I would like to narrate two personal anecdotes that reflect his approach to policy and his caring nature. I was very upset when my wife’s parents had to vacate their rentcontrolled house in Allahabad because the new owner was able to manoeuvre the system. Vajpayee’s response was that personal considerations apart, owners of assets should have control over them and not be constrained by obsolete laws that distort the economy. That was evidence of an understanding of the economy from long years of being in public life. Not surprisingly, Vajpayee was able to move from disinvestment to privatisation; scrap the terrible system of telecom licences and move to a revenue-sharing mode that unleashed the actual revolution in mobile phones post-1999; and give his finance ministers after 2000 latitude to restructure the economy.
When it seemed that his government would not come back after it fell in April 1999, he was very worried that my career in the civil services would be affected and approved a foreign posting for me. Despite having never asked me, or any other civil servant, to perform a ‘political’ duty he was worried that someone could act vindictively. His concern was very touching.
Vajpayee was an uncompromising patriot, with a strong sense of his Hinduness, which was cultural and civilisational. That meant that the primary loyalty of citizens was to the country. Lacking a word, or even concept, for ‘religion’ in any Indian language, he used to publicly say that the State had no role in any individual’s choice of upasana padhati (forms of worship). There could be no discrimination, or force, in the choice of belief systems. This was real secularism.

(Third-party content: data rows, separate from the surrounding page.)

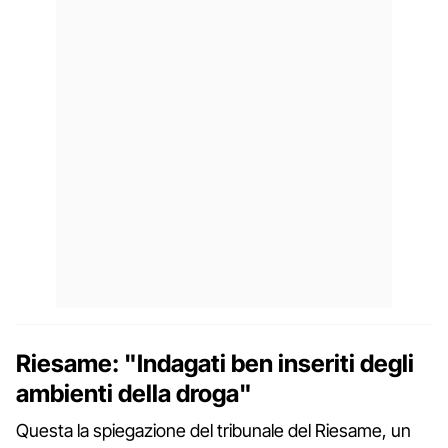
Riesame: "Indagati ben inseriti degli
ambienti della droga"
Questa la spiegazione del tribunale del Riesame, un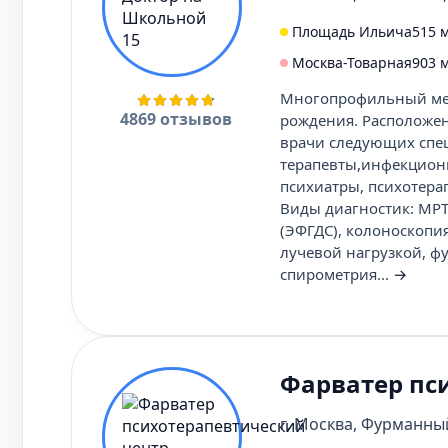
Площадь Ильича
515 
Москва-Товарная
903 
Многопрофильный мед
4869 отзывов
рождения. Расположен
врачи следующих спе
терапевты,инфекциони
психиатры, психотера
Виды диагностик: МРТ,
(ЭФГДС), колоноскопи
лучевой нагрузкой, ф
спирометрия...
→
Фарватер пси
г. Москва, Фурманный 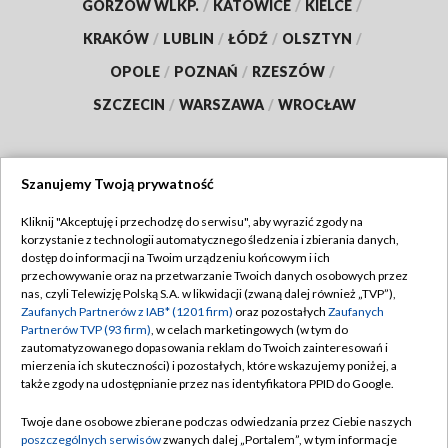
GORZÓW WLKP.
/
KATOWICE
/
KIELCE
/
KRAKÓW
/
LUBLIN
/
ŁÓDŹ
/
OLSZTYN
/
OPOLE
/
POZNAŃ
/
RZESZÓW
/
SZCZECIN
/
WARSZAWA
/
WROCŁAW
Szanujemy Twoją prywatność
Dołącz do nas:
Kliknij "Akceptuję i przechodzę do serwisu", aby wyrazić zgody na
korzystanie z technologii automatycznego śledzenia i zbierania danych,
TVP
dostęp do informacji na Twoim urządzeniu końcowym i ich
Abonament TVP
przechowywanie oraz na przetwarzanie Twoich danych osobowych przez
Regulamin TVP
nas, czyli Telewizję Polską S.A. w likwidacji (zwaną dalej również „TVP”),
Emisja w TVP
Polityka prywatności
Zaufanych Partnerów z IAB* (1201 firm)
oraz pozostałych
Zaufanych
Partnerów TVP (93 firm)
, w celach marketingowych (w tym do
Centrum informacji TVP
Moje zgody
zautomatyzowanego dopasowania reklam do Twoich zainteresowań i
mierzenia ich skuteczności) i pozostałych, które wskazujemy poniżej, a
Naziemna Telewizja Cyfrowa
Pomoc
także zgody na udostępnianie przez nas identyfikatora PPID do Google.
Sklep TVP
Biuro reklamy
Twoje dane osobowe zbierane podczas odwiedzania przez Ciebie naszych
Rada Programowa
Kontakt
poszczególnych serwisów
zwanych dalej „Portalem”, w tym informacje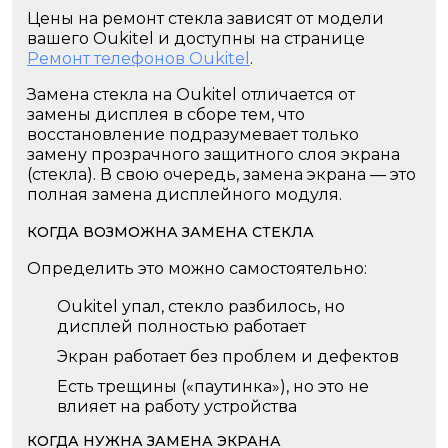
Цены на ремонт стекла зависят от модели
вашего Oukitel и доступны на странице
Ремонт телефонов Oukitel
.
Замена стекла на Oukitel отличается от
замены дисплея в сборе тем, что
восстановление подразумевает только
замену прозрачного защитного слоя экрана
(стекла). В свою очередь, замена экрана — это
полная замена дисплейного модуля.
КОГДА ВОЗМОЖНА ЗАМЕНА СТЕКЛА
Определить это можно самостоятельно:
Oukitel упал, стекло разбилось, но
дисплей полностью работает
Экран работает без проблем и дефектов
Есть трещины («паутинка»), но это не
влияет на работу устройства
КОГДА НУЖНА ЗАМЕНА ЭКРАНА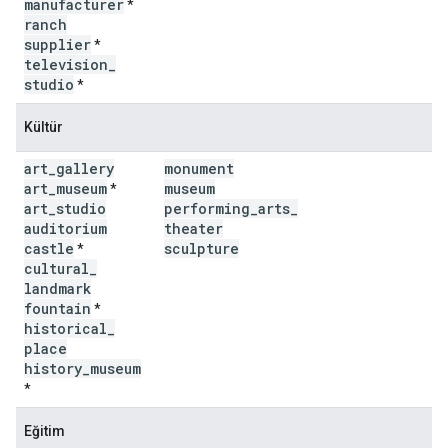
manufacturer
*
ranch
supplier
*
television
_
studio
*
Kültür
art
_
gallery
monument
art
_
museum
museum
*
art
_
studio
performing
_
arts
_
auditorium
theater
castle
sculpture
*
cultural
_
landmark
fountain
*
historical
_
place
history
_
museum
*
Eğitim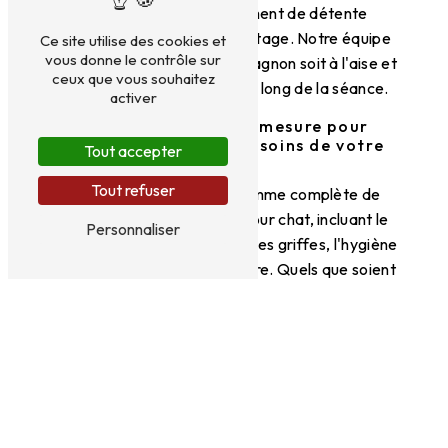
pourra profiter d'un moment de détente
privilégié pendant son toilettage. Notre équipe
Ce site utilise des cookies et
vous donne le contrôle sur
veillera à ce que votre compagnon soit à l'aise et
ceux que vous souhaitez
se sente en sécurité tout au long de la séance.
activer
Des prestations sur-mesure pour
répondre à tous les besoins de votre
Tout accepter
chat
Tout refuser
Cani coiff propose une gamme complète de
prestations de toilettage pour chat, incluant le
Personnaliser
bain, le démêlage, la coupe des griffes, l'hygiène
des oreilles et bien plus encore. Quels que soient
les besoins spécifiques de votre félin, nos
professionnels sauront y répondre avec attention
et délicatesse.
Prenez rendez-vous dès maintenant
chez Cani coiff pour offrir à votre
chat le meilleur des soins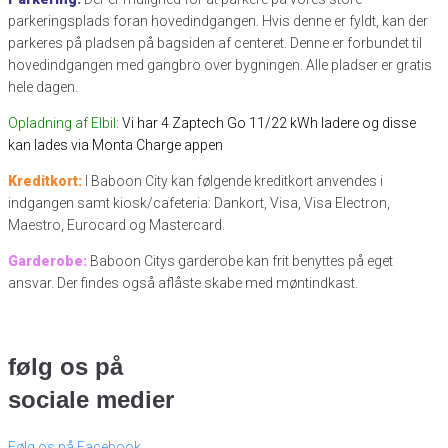
parkeringsplads foran hovedindgangen. Hvis denne er fyldt, kan der
parkeres på pladsen på bagsiden af centeret. Denne er forbundet til
hovedindgangen med gangbro over bygningen. Alle pladser er gratis
hele dagen.
Opladning af Elbil:
Vi har 4 Zaptech Go 11/22 kWh ladere og disse
kan lades via Monta Charge appen
Kreditkort:
I Baboon City kan følgende kreditkort anvendes i
indgangen samt kiosk/cafeteria: Dankort, Visa, Visa Electron,
Maestro, Eurocard og Mastercard.
Garderobe:
Baboon Citys garderobe kan frit benyttes på eget
ansvar. Der findes også aflåste skabe med møntindkast.
følg os på
sociale medier
Følg os på Facebook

However, conversions really bothered him, and visiting Gujarat’s tribal-dominated district of Dang in the wake of alleged attacks on Christians by non-Christian tribals, he suggested a national debate on conversion. The media had grossly exaggerated the scale of violence and damage which were absolutely minor, and had ignored the tensions that arose when tribal customs were denigrated and mocked. Soon after, the heinous murder of the missionary Graham Staines and his sons took place in Odisha. To be fair, the Odisha government acted quickly, caught the murderers and successfully prosecuted them in court, but the killing really shook him and he never went back to the idea of the debate.
Naturally, the debate never took off, and an opportunity to strengthen inter-community relations through dialogue and the clearing of misunderstanding fell by the wayside. In fact, Vajpayee was pilloried for even making the suggestion. Despite no evidence that the Rashtriya Swayamsevak Sangh, Bharatiya Janata Party or any related organisation was involved in such acts, many Opposition leaders and self-styled public intellectuals saw Vajpayee and his government as a threat to the secular fabric of India.He would have found it ironic that the same people now cite him as the paragon of tolerance, which he was with or without these dubious certificates.
Mr Vajpayee, you will be missed. But the India of your dreams — economically prosperous with no poverty, with social harmony (Samajik Samrasta), and global political prestige — will not only live on but also be achieved. That will be the biggest tribute to the man.